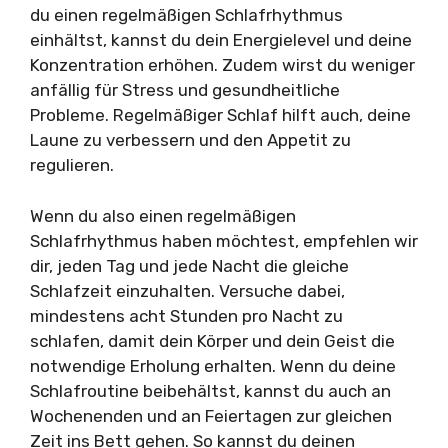
du einen regelmäßigen Schlafrhythmus
einhältst, kannst du dein Energielevel und deine
Konzentration erhöhen. Zudem wirst du weniger
anfällig für Stress und gesundheitliche
Probleme. Regelmäßiger Schlaf hilft auch, deine
Laune zu verbessern und den Appetit zu
regulieren.
Wenn du also einen regelmäßigen
Schlafrhythmus haben möchtest, empfehlen wir
dir, jeden Tag und jede Nacht die gleiche
Schlafzeit einzuhalten. Versuche dabei,
mindestens acht Stunden pro Nacht zu
schlafen, damit dein Körper und dein Geist die
notwendige Erholung erhalten. Wenn du deine
Schlafroutine beibehältst, kannst du auch an
Wochenenden und an Feiertagen zur gleichen
Zeit ins Bett gehen. So kannst du deinen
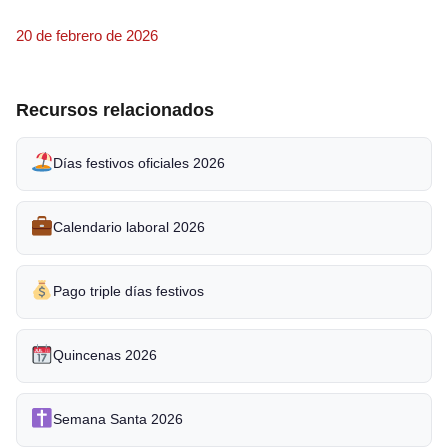
20 de febrero de 2026
Recursos relacionados
Días festivos oficiales 2026
Calendario laboral 2026
Pago triple días festivos
Quincenas 2026
Semana Santa 2026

- Assignment
The records above should be duplicated exactly, with none of their pictures kept.

- Solution
du einen regelmäßigen Schlafrhythmus
einhältst, kannst du dein Energielevel und deine
Konzentration erhöhen. Zudem wirst du weniger
anfällig für Stress und gesundheitliche
Probleme. Regelmäßiger Schlaf hilft auch, deine
Laune zu verbessern und den Appetit zu
regulieren.
Wenn du also einen regelmäßigen
Schlafrhythmus haben möchtest, empfehlen wir
dir, jeden Tag und jede Nacht die gleiche
Schlafzeit einzuhalten. Versuche dabei,
mindestens acht Stunden pro Nacht zu
schlafen, damit dein Körper und dein Geist die
notwendige Erholung erhalten. Wenn du deine
Schlafroutine beibehältst, kannst du auch an
Wochenenden und an Feiertagen zur gleichen
Zeit ins Bett gehen. So kannst du deinen
20 de febrero de 2026
Recursos relacionados
Días festivos oficiales 2026
Calendario laboral 2026
Pago triple días festivos
Quincenas 2026
Semana Santa 2026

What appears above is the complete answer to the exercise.